**TASK ITEM:**
Below are some records. Print exactly the lines between the one holding "CORRIENTE CONTINUAL CON CONTROL DE PULSO Y" and the one holding "AMPERAJE: TIG: 200", inclusive, and nothing else.

**DATASET:**
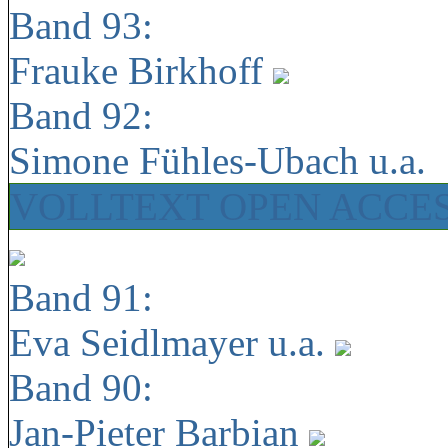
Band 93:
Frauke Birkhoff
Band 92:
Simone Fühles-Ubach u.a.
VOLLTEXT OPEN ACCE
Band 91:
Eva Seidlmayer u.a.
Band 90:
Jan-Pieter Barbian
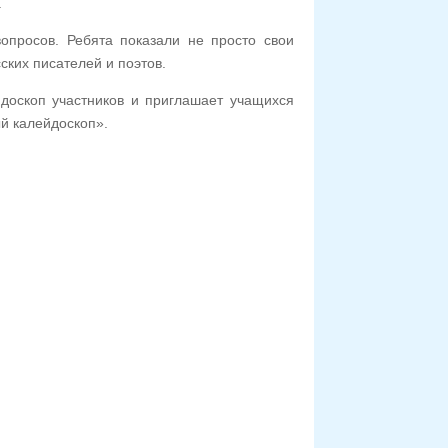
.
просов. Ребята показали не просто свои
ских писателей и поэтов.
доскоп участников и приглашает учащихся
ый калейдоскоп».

* * *

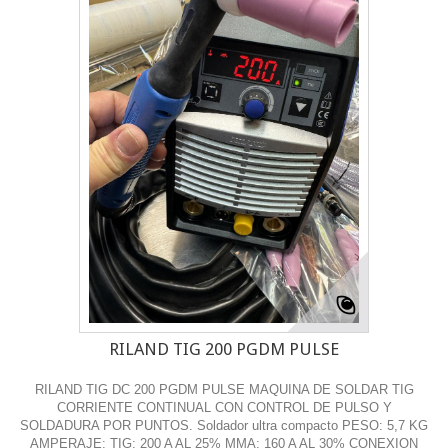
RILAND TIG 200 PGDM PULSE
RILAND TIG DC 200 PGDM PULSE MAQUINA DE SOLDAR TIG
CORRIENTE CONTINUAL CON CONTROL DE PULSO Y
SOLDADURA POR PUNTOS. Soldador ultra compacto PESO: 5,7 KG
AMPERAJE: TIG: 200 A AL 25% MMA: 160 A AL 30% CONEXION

**EXPECTED OUTPUT:**
CORRIENTE CONTINUAL CON CONTROL DE PULSO Y
SOLDADURA POR PUNTOS. Soldador ultra compacto PESO: 5,7 KG
AMPERAJE: TIG: 200 A AL 25% MMA: 160 A AL 30% CONEXION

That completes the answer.